Sete
anos depois de revelado, o escândalo do mensalão conheceu ontem seus
primeiros condenados. O Supremo Tribunal Federal (STF) inaugura, assim, a
perspectiva de que delitos que lesam o patrimônio público não passarão
mais incólumes. A sessão de ontem representou um soco no estômago dos
que apostam no cinismo e na impunidade.
Quatro
dos réus já têm maioria de votos pela condenação por desvio de dinheiro
público: Henrique Pizzolato, ex-diretor do Banco do Brasil; Marcos
Valério, operador do mensalão; Cristiano Paz e Ramon Hollerbach,
ex-sócios do publicitário numa agência de comunicação. Seus crimes são
corrupção e peculato.
Embora
os ministros que já se manifestaram ainda possam alterar o voto, é
incomum que isso aconteça. O próximo da lista de condenados deve ser o
deputado petista João Paulo Cunha. Sobre o caso dele, os integrantes do
Supremo apenas começaram a votar ontem: quatro já pediram sua
condenação; com mais dois, sua cabeça também rolará.
Das
manifestações dos ministros do STF na sessão de ontem, extraem-se
firmes condenações ao cinismo com que o PT, os mensaleiros e seus
advogados vêm tratando o assalto aos cofres públicos que marcou o maior
escândalo da historia política do país. Luiz Fux, Rosa Weber e Cármen
Lúcia deram belas lições a quem gostaria que a impunidade continuasse a
imperar no Brasil.
Os
votos proferidos pelos três ministros - o outro a votar ontem foi José
Antônio Dias Toffoli, comprovando que teria sido muito mais digno se
tivesse se manifestado impedido de julgar seus ex-chefes petistas -
jogam mais uma pá de cal na profana tese levantada pelo PT de que o
mensalão não passou de "mero" caixa dois eleitoral.
"Não
importa o destino dado ao dinheiro, se foi gasto em despesas pessoais
ou dívidas de campanha. Em qualquer hipótese, a vantagem não deixa de
ser indevida", ensinou a ministra Rosa. Fux cuidou de dar cores vivas ao
tema sobre o qual a mais alta corte está se debruçando: trata-se de
subtração de dinheiro do contribuinte.
"A
cada desvio de dinheiro público, mais uma criança passa fome, mais uma
localidade fica sem saneamento, mais um hospital, sem leitos. Estamos
falando de dinheiro público, destinado à segurança, à saúde e à
educação", disse, fugindo dos eufemismos que os cínicos adoram empregar
para tentar reduzir o mensalão a uma "farsa", criada por alguma
imaginação fértil. Estamos, isto sim, diante de um "megadelito",
asseverou o ministro.
Também
serviram para embasar os votos proferidos ontem por Cármen, Rosa e Fux o
descaramento e a desenvoltura com que os mensaleiros se movimentaram à
época em que os milhões de reais foram drenados dos cofres públicos para
irrigar bolsos privados comprados pelo PT.
Cármen
Lúcia sublinhou o fato de a mulher de João Paulo ter ido pessoalmente
sacar R$ 50 mil numa agência do Banco Rural - o que a defesa argumentou
ser indício de inocência: "Isso se deve a uma singeleza extremamente
melancólica para nós brasileiros, que é uma certa certeza de impunidade.

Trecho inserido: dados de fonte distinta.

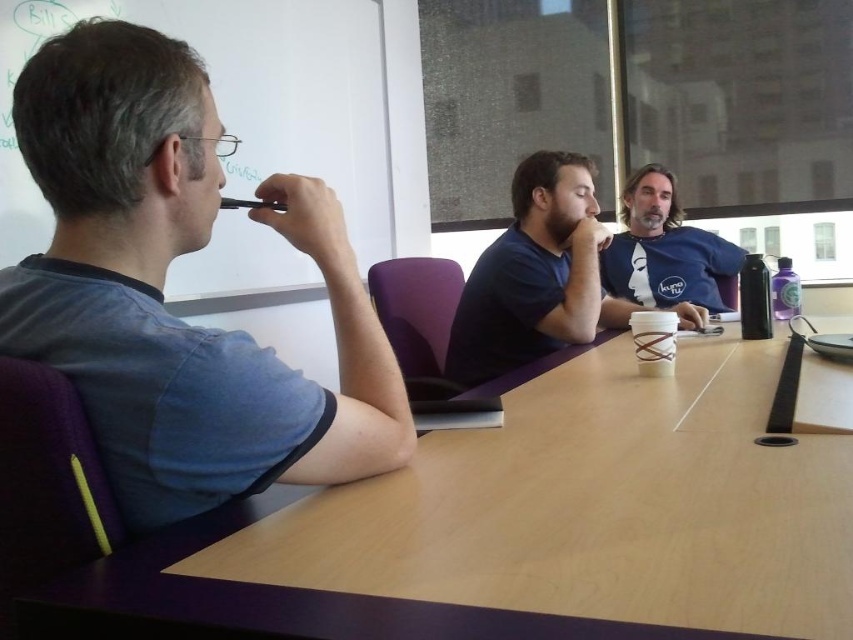 Between blue cotton shirt at left and blue cotton shirt at upper center, which one is positioned higher?

blue cotton shirt at upper center is above.

From the picture: Is blue cotton shirt at left to the left of blue cotton shirt at upper center from the viewer's perspective?

Yes, blue cotton shirt at left is to the left of blue cotton shirt at upper center.

Who is more forward, (175, 408) or (631, 180)?

Point (175, 408)

Where is `blue cotton shirt at left`? blue cotton shirt at left is located at coordinates (163, 285).

Who is lower down, light brown wood table at center or blue cotton shirt at left?

light brown wood table at center is lower down.

Between light brown wood table at center and blue cotton shirt at left, which one has more height?

Standing taller between the two is blue cotton shirt at left.

Identify the location of light brown wood table at center. (521, 529).

Locate an element on the screen. light brown wood table at center is located at coordinates coord(521,529).

Who is positioned more to the left, blue cotton shirt at left or matte blue shirt at center?

From the viewer's perspective, blue cotton shirt at left appears more on the left side.

Is point (144, 236) positioned in front of point (525, 280)?

Yes, point (144, 236) is in front of point (525, 280).

Does point (68, 160) come in front of point (587, 205)?

Yes, it is in front of point (587, 205).

This screenshot has width=853, height=640. I want to click on blue cotton shirt at left, so click(163, 285). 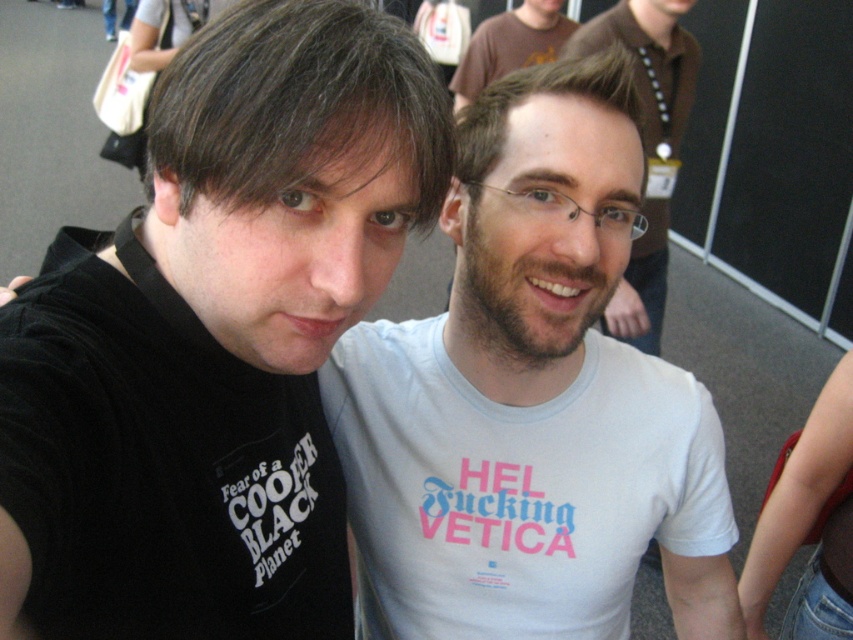 You are standing at the point marked as point (393, 196) and want to take a photo of the two people in the scene. The camera you have can focus on subjects within 20 inches. Will you be able to take a clear photo of them?

The distance between point (393, 196) and the camera is 20.71 inches. Since the camera can focus within 20 inches, the distance is slightly beyond the camera range. Therefore, you might not get a clear photo.

You are a photographer trying to focus on the black matte t shirt at left. The camera is set to focus at point (219, 333). Will the focus be correct?

Yes, the focus will be correct because the point (219, 333) is where the black matte t shirt at left is located.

Mande-se lá alguém, um parente, e nada será descoberto". Ela ressaltou,
ainda, a bizarrice de Pizzolato receber pacotes com R$ 326 mil em
dinheiro vivo sem ter a menor noção do que se tratava...
Na sessão de ontem também começaram a ser abandonadas teses que,
no passado, já serviram para livrar a cara de um ex-presidente da
República que sofrera impeachment. Os ministros do Supremo defenderam
que, para condenar alguém por corrupção, não são necessários os chamados
"atos de ofício". Ou seja, basta que fique caracterizado o recebimento
da vantagem indevida para que o crime exista.
Com
este precedente, crescem as chances de os cabeças do mensalão - que
agiram "entre quatro paredes de um palácio presidencial", conforme a
definição do procurador-geral da República - também terem que acertar as
contas com a Justiça. Assim, "abre-se uma avenida para que o Brasil
deixe para trás definitivamente a pecha de país da corrupção", como
escreve o deputado Sérgio Guerra, em artigo na edição de hoje da Folha de S.Paulo.
Ainda
demorará um tempo para serem conhecidas as penas de Henrique Pizzolato,
Marcos Valério e seus sócios, o que só será deliberado ao final do
julgamento. Mas, a partir da sessão de ontem, o país caminha a passos
largos para ver a "sofisticada organização criminosa" que assaltou o
Estado brasileiro começar a pagar seus débitos com a sociedade. Chegou a
hora de devolverem o que surrupiaram.